<<<<
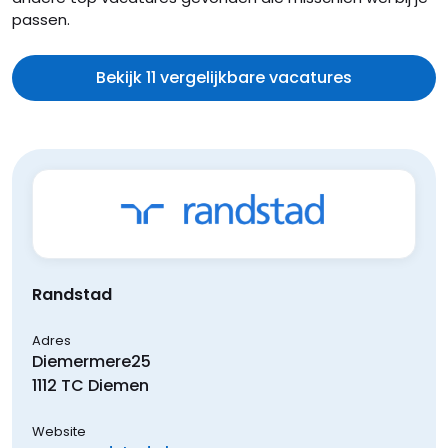
passen.
Bekijk 11 vergelijkbare vacatures
Randstad
Adres
Diemermere
25
1112 TC
Diemen
Website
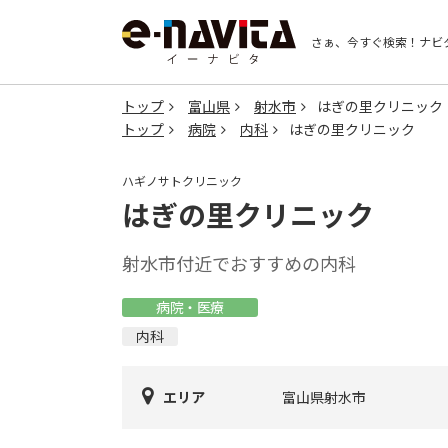
さぁ、今すぐ検索！
ナビ
トップ
富山県
射水市
はぎの里クリニック
トップ
病院
内科
はぎの里クリニック
ハギノサトクリニック
はぎの里クリニック
射水市付近でおすすめの内科
病院・医療
内科
エリア
富山県射水市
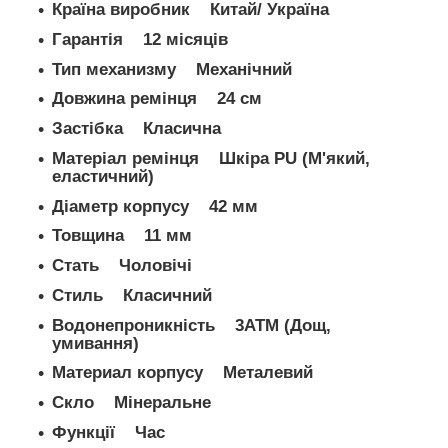
Країна виробник Китай/ Україна
Гарантія 12 місяців
Тип механизму Механічний
Довжина ремінця 24 см
Застібка Класична
Матеріал ремінця Шкіра PU (М'який,
еластичний)
Діаметр корпусу 42 мм
Товщина 11 мм
Стать Чоловічі
Стиль Класичний
Водонепроникність 3ATM (Дощ,
умивання)
Материал корпусу Металевий
Скло Мінеральне
Функції Час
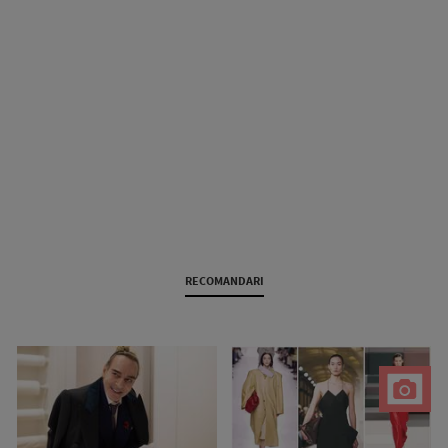
RECOMANDARI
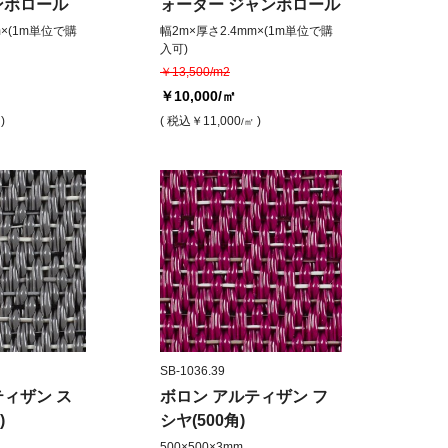
ンボロール
ォーター ジャンボロール
m×(1m単位で購
幅2m×厚さ2.4mm×(1m単位で購
入可)
￥13,500/m2
￥10,000
/㎡
)
( 税込
￥11,000
)
/㎡
SB-1036.39
ティザン ス
ボロン アルティザン フ
)
シヤ(500角)
500×500×3mm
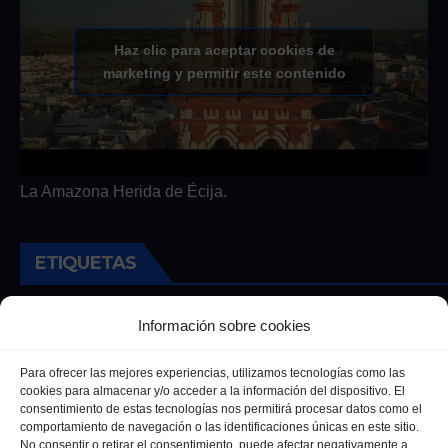
Haz clic para aceptar cookies de
marketing y permitir este contenido
La Amazona Herida de Écija.
ETIQUETAS
Andalucia
Andalucía
Cultura
Deportes
Ecija
Información sobre cookies
Entrevista
Entrevistas
Salud
Para ofrecer las mejores experiencias, utilizamos tecnologías como las
cookies para almacenar y/o acceder a la información del dispositivo. El
consentimiento de estas tecnologías nos permitirá procesar datos como el
comportamiento de navegación o las identificaciones únicas en este sitio.
No consentir o retirar el consentimiento, puede afectar negativamente a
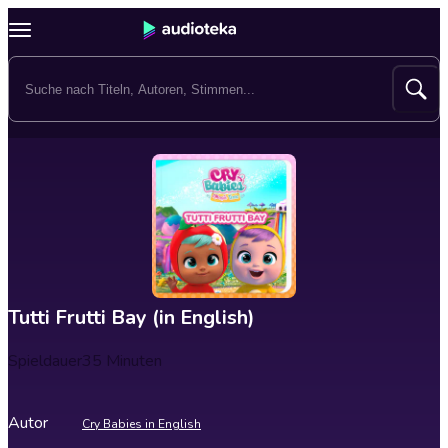
Tutti Frutti Bay (in English)
Spieldauer
35 Minuten
Autor
Cry Babies in English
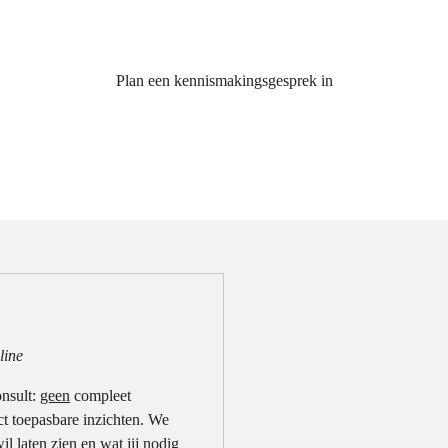
Plan een kennismakingsgesprek in
line
onsult:
geen
compleet
ect toepasbare inzichten. We
l laten zien en wat jij nodig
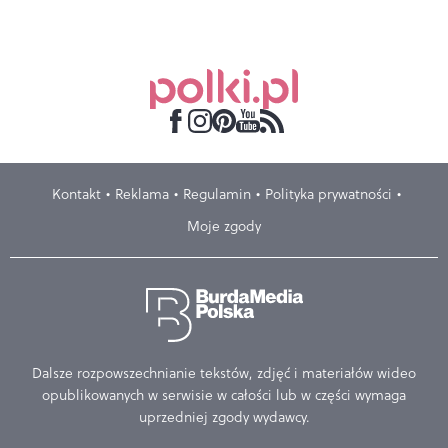
Kontakt
Reklama
Regulamin
Polityka prywatności
Moje zgody
Dalsze rozpowszechnianie tekstów, zdjęć i materiałów wideo
opublikowanych w serwisie w całości lub w części wymaga
uprzedniej zgody wydawcy.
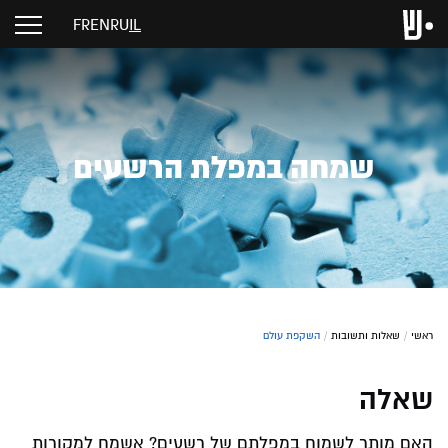
FR
EN
RU
IL
שמחה במפלת הרשעים
ראשי
/
שאלות ותשובות
/
השקפת עולם
שאלה
האם מותר לשמוח במפלתם של רשעים? אשמח למקורות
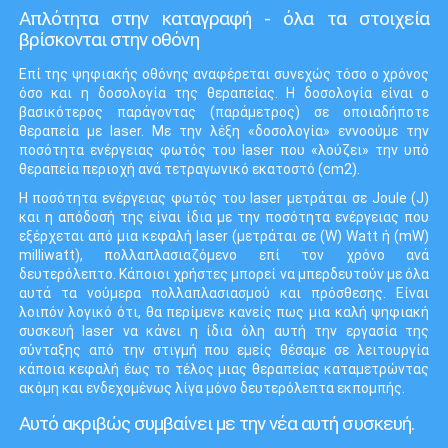
Απλότητα στην καταγραφή - όλα τα στοιχεία
βρίσκονται στην οθόνη
Επί της ψηφιακής οθόνης αναφέρεται συνεχώς τόσο ο χρόνος
όσο και η δοσολογία της θεραπείας. Η δοσολογία είναι ο
βασικότερος παράγοντας (παράμετρος) σε οποιαδήποτε
θεραπεία με laser. Με την λέξη «δοσολογία» εννοούμε την
ποσότητα ενέργειας φωτός του laser που «λούζει» την υπό
θεραπεία περιοχή ανά τετραγωνικό εκατοστό (cm
2
).
Η ποσότητα ενέργειας φωτός του laser μετράται σε Joule (J)
και η απόδοσή της είναι ίδια με την ποσότητα ενέργειας που
εξέρχεται από μια κεφαλή laser (μετράται σε (W) Watt ή (mW)
milliwatt), πολλαπλασιαζόμενο επί τον χρόνο ανά
δευτερόλεπτο. Κάποιοι χρήστες μπορεί να μπερδευτούν με όλα
αυτά τα νούμερα πολλαπλασιασμού και πρόσθεσης. Είναι
λοιπόν λογικό ότι, θα περίμενε κανείς πως μια καλή ψηφιακή
συσκευή laser να κάνει η ίδια όλη αυτή την εργασία της
σύνταξης από την στιγμή που εμείς θέσαμε σε λειτουργία
κάποια κεφαλή έως το τέλος μιας θεραπείας καταμετρώντας
ακόμη και ενδεχομένως λίγα μόνο δευτερόλεπτα εκπομπής.
Αυτό ακριβώς συμβαίνει με την νέα αυτή συσκευή.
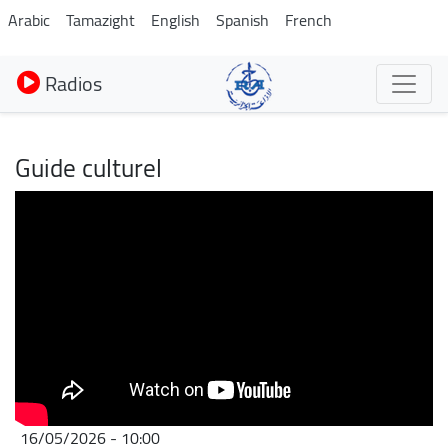
Aller
Arabic
Tamazight
English
Spanish
French
au
contenu
Radios
principal
Guide culturel
16/05/2026 - 10:00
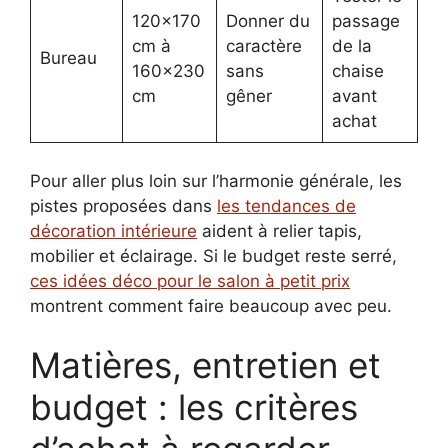
120×170
Donner du
passage
cm à
caractère
de la
Bureau
160×230
sans
chaise
cm
gêner
avant
achat
Pour aller plus loin sur l’harmonie générale, les
pistes proposées dans
les tendances de
décoration intérieure
aident à relier tapis,
mobilier et éclairage. Si le budget reste serré,
ces idées déco pour le salon à petit prix
montrent comment faire beaucoup avec peu.
Matières, entretien et
budget : les critères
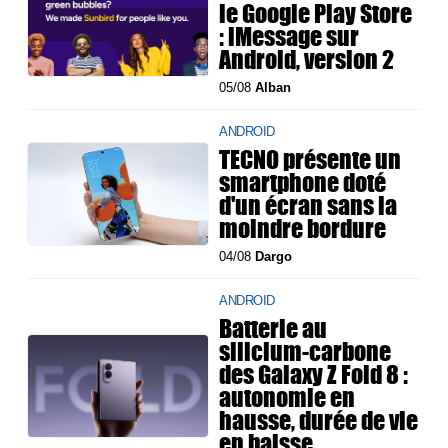
le Google Play Store
: iMessage sur
Android, version 2
05/08
Alban
ANDROID
TECNO présente un
smartphone doté
d'un écran sans la
moindre bordure
04/08
Dargo
ANDROID
Batterie au
silicium-carbone
des Galaxy Z Fold 8 :
autonomie en
hausse, durée de vie
en baisse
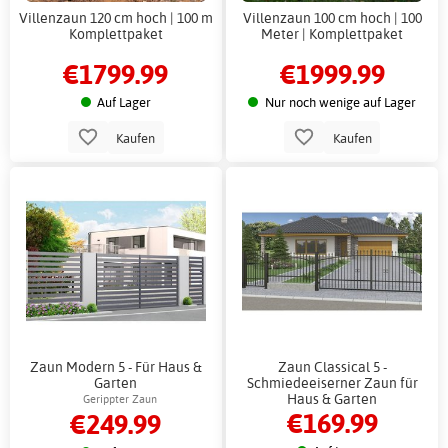
Villenzaun 120 cm hoch | 100 m
Villenzaun 100 cm hoch | 100
Komplettpaket
Meter | Komplettpaket
€1799.99
€1999.99
Auf Lager
Nur noch wenige auf Lager
Kaufen
Kaufen
Zaun Modern 5 - Für Haus &
Zaun Classical 5 -
Garten
Schmiedeeiserner Zaun für
Haus & Garten
Gerippter Zaun
€169.99
€249.99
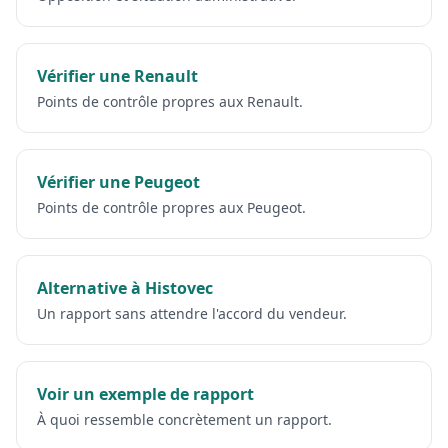
Vérifier une Renault
Points de contrôle propres aux Renault.
Vérifier une Peugeot
Points de contrôle propres aux Peugeot.
Alternative à Histovec
Un rapport sans attendre l'accord du vendeur.
Voir un exemple de rapport
À quoi ressemble concrètement un rapport.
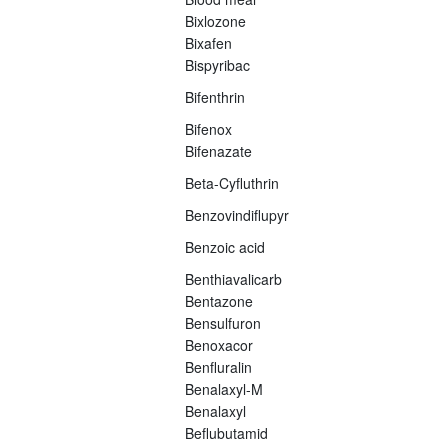
Bixlozone
Bixafen
Bispyribac
Bifenthrin
Bifenox
Bifenazate
Beta-Cyfluthrin
Benzovindiflupyr
Benzoic acid
Benthiavalicarb
Bentazone
Bensulfuron
Benoxacor
Benfluralin
Benalaxyl-M
Benalaxyl
Beflubutamid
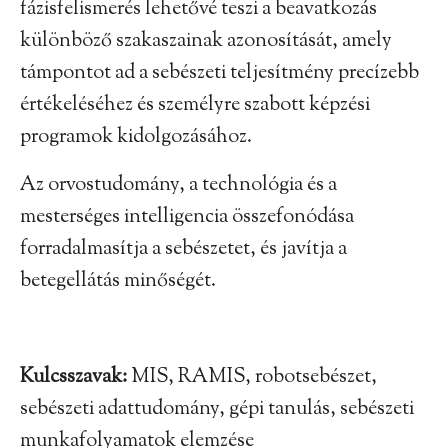
fázisfelismerés lehetővé teszi a beavatkozás
különböző szakaszainak azonosítását, amely
támpontot ad a sebészeti teljesítmény precízebb
értékeléséhez és személyre szabott képzési
programok kidolgozásához.
Az orvostudomány, a technológia és a
mesterséges intelligencia összefonódása
forradalmasítja a sebészetet, és javítja a
betegellátás minőségét.
Kulcsszavak:
MIS, RAMIS, robotsebészet,
sebészeti adattudomány, gépi tanulás, sebészeti
munkafolyamatok elemzése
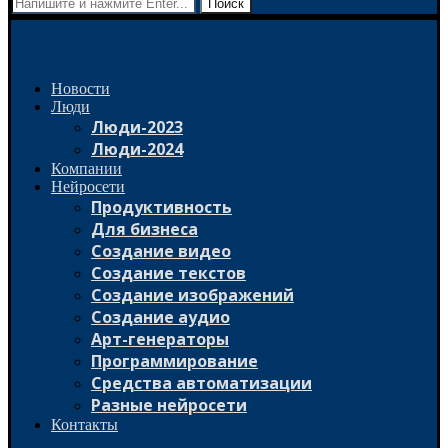
Поиск
Новости
Люди
Люди-2023
Люди-2024
Компании
Нейросети
Продуктивность
Для бизнеса
Создание видео
Создание текстов
Создание изображений
Создание аудио
Арт-генераторы
Программирование
Средства автоматизации
Разные нейросети
Контакты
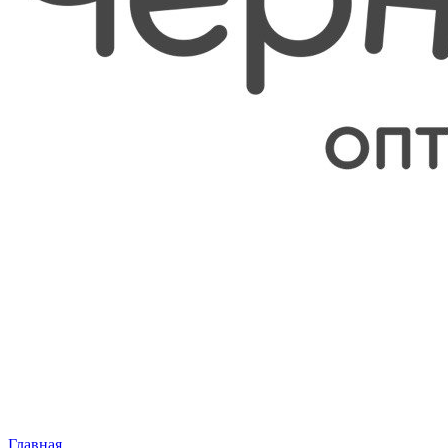
Главная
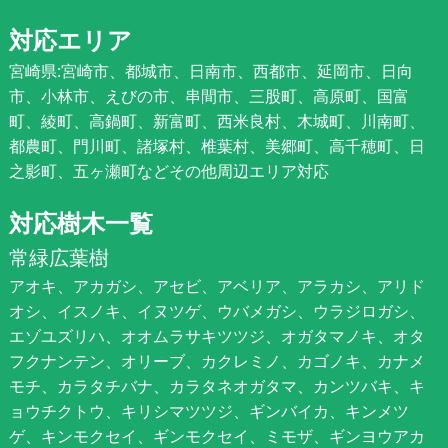
対応エリア
宮崎県:宮崎市、都城市、日南市、西都市、延岡市、日向
市、小林市、えびの市、串間市、三股町、高原町、国富
町、綾町、高鍋町、新富町、西米良村、木城町、川南町、
都農町、門川町、諸塚村、椎葉村、美郷町、高千穂町、日
之影町、五ヶ瀬町などその他周辺エリア対応
対応樹木一覧
常緑広葉樹
アオキ、アカガシ、アセビ、アベリア、アラカシ、アリド
オシ、イスノキ、イヌツゲ、ウバメガシ、ウラジロガシ、
エゾユズリハ、オオムラサキツツジ、オガタマノキ、オタ
フクナンテン、オリーブ、カクレミノ、カゴノキ、カナメ
モチ、カラタチバナ、カラタネオガタマ、カンツバキ、キ
ョウチクトウ、キリシマツツジ、ギンバイカ、キンメツ
ゲ、キンモクセイ、ギンモクセイ、ミモザ、ギンヨウアカ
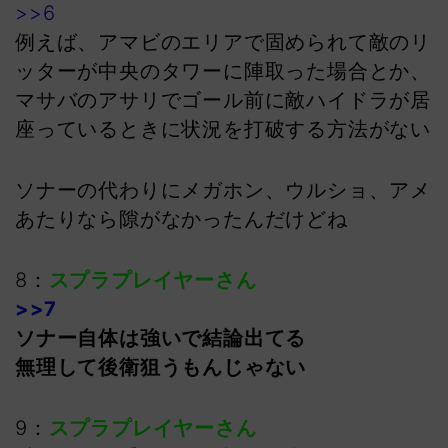
>>6
例えば、アマビのエリアで固められて敵のリ
ッターが中央のタワーに陣取った場合とか、
マサバのアサリでゴール前に敵ハイドラが居
座っているときに状況を打破する方法がない
ソナーの代わりにメガホン、ウルショ、アメ
あたりなら隙がなかったんだけどね
8：
スプラプレイヤーさん
>>7
ソナー自体は強いで結論出てる
無理して後衛狙うもんじゃない
9：
スプラプレイヤーさん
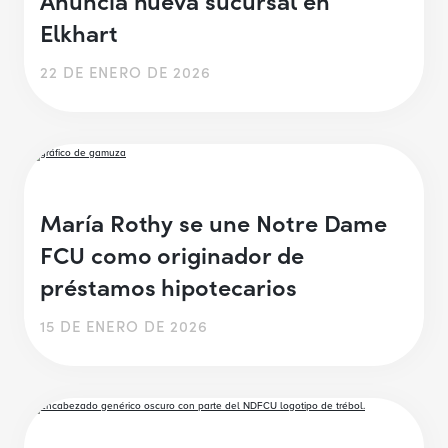
Elkhart
22 DE ENERO DE 2026
María Rothy se une Notre Dame
FCU como originador de
préstamos hipotecarios
15 DE ENERO DE 2026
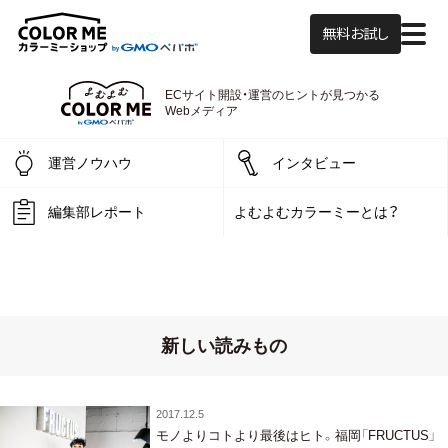
無料お試し
ECサイト開設・運営の
ヒントが見つかる
よむよむカラーミー
Webメディア
運営ノウハウ
インタビュー
編集部レポート
よむよむカラーミーとは？
新しい読みもの
2017.12.5
モノよりコトより最後はヒト。福岡「FRUCTUS」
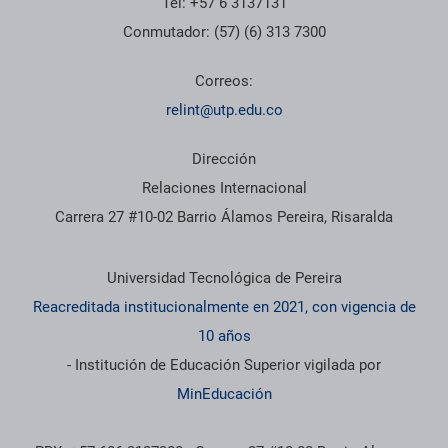
Tel: +57 6 3137131
Conmutador: (57) (6) 313 7300
Correos:
relint@utp.edu.co
Dirección
Relaciones Internacional
Carrera 27 #10-02 Barrio Álamos Pereira, Risaralda
Información institucional
Universidad Tecnológica de Pereira
Reacreditada institucionalmente en 2021, con vigencia de
10 años
- Institución de Educación Superior vigilada por
MinEducación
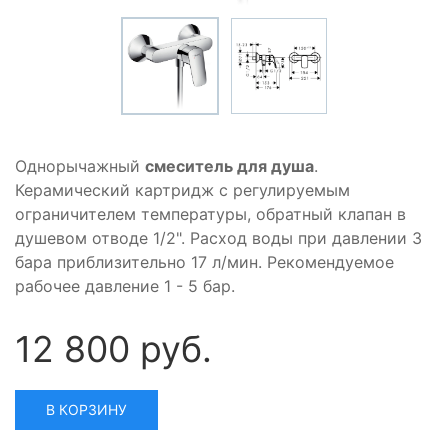
Однорычажный
смеситель для душа
.
Керамический картридж с регулируемым
ограничителем температуры, обратный клапан в
душевом отводе 1/2". Расход воды при давлении 3
бара приблизительно 17 л/мин. Рекомендуемое
рабочее давление 1 - 5 бар.
12 800 руб.
В КОРЗИНУ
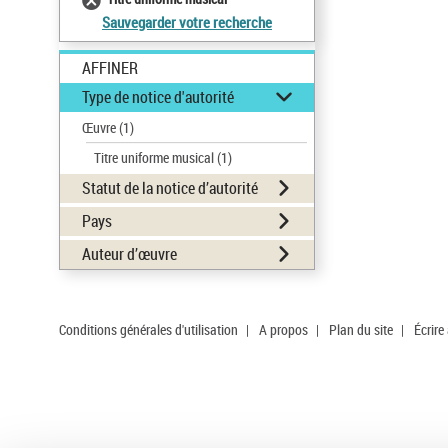
Sauvegarder votre recherche
AFFINER
Type de notice d'autorité
Œuvre
(1)
Titre uniforme musical
(1)
Statut de la notice d’autorité
Pays
Auteur d’œuvre
Conditions générales d'utilisation
|
A propos
|
Plan du site
|
Écrire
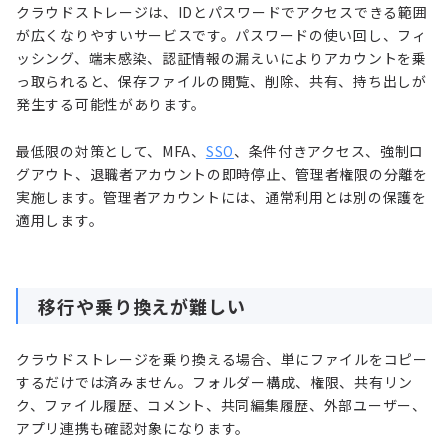
クラウドストレージは、IDとパスワードでアクセスできる範囲
が広くなりやすいサービスです。パスワードの使い回し、フィ
ッシング、端末感染、認証情報の漏えいによりアカウントを乗
っ取られると、保存ファイルの閲覧、削除、共有、持ち出しが
発生する可能性があります。
最低限の対策として、MFA、
SSO
、条件付きアクセス、強制ロ
グアウト、退職者アカウントの即時停止、管理者権限の分離を
実施します。管理者アカウントには、通常利用とは別の保護を
適用します。
移行や乗り換えが難しい
クラウドストレージを乗り換える場合、単にファイルをコピー
するだけでは済みません。フォルダー構成、権限、共有リン
ク、ファイル履歴、コメント、共同編集履歴、外部ユーザー、
アプリ連携も確認対象になります。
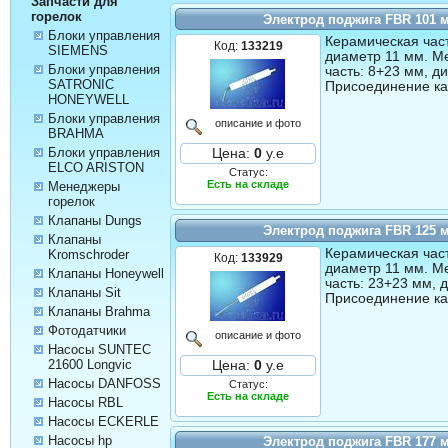
Запчасти для
горелок
Электрод поджига FBR 101 
Блоки управления
Керамическая част
Код:
133219
SIEMENS
диаметр 11 мм. М
Блоки управления
часть: 8+23 мм, д
SATRONIC
Присоединение ка
HONEYWELL
Блоки управления
описание и фото
BRAHMA
Блоки управления
Цена:
0
у.е
ELCO ARISTON
Статус:
Есть на складе
Менеджеры
горелок
Клапаны Dungs
Электрод поджига FBR 125 
Клапаны
Керамическая част
Kromschroder
Код:
133929
диаметр 11 мм. М
Клапаны Honeywell
часть: 23+23 мм, 
Клапаны Sit
Присоединение ка
Клапаны Brahma
Фотодатчики
описание и фото
Насосы SUNTEC
21600 Longvic
Цена:
0
у.е
Насосы DANFOSS
Статус:
Есть на складе
Насосы RBL
Насосы ECKERLE
Насосы hp
Электрод поджига FBR 177 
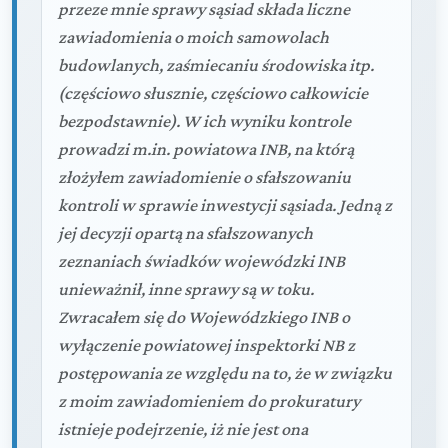
przeze mnie sprawy sąsiad składa liczne
zawiadomienia o moich samowolach
budowlanych, zaśmiecaniu środowiska itp.
(częściowo słusznie, częściowo całkowicie
bezpodstawnie). W ich wyniku kontrole
prowadzi m.in. powiatowa INB, na którą
złożyłem zawiadomienie o sfałszowaniu
kontroli w sprawie inwestycji sąsiada. Jedną z
jej decyzji opartą na sfałszowanych
zeznaniach świadków wojewódzki INB
unieważnił, inne sprawy są w toku.
Zwracałem się do Wojewódzkiego INB o
wyłączenie powiatowej inspektorki NB z
postępowania ze względu na to, że w związku
z moim zawiadomieniem do prokuratury
istnieje podejrzenie, iż nie jest ona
>>>>
**WORK REQUIRED**
Find and copy each line of the data where "Renault" is present.

**ANSWER**
Vérifier une Renault
Points de contrôle propres aux Renault.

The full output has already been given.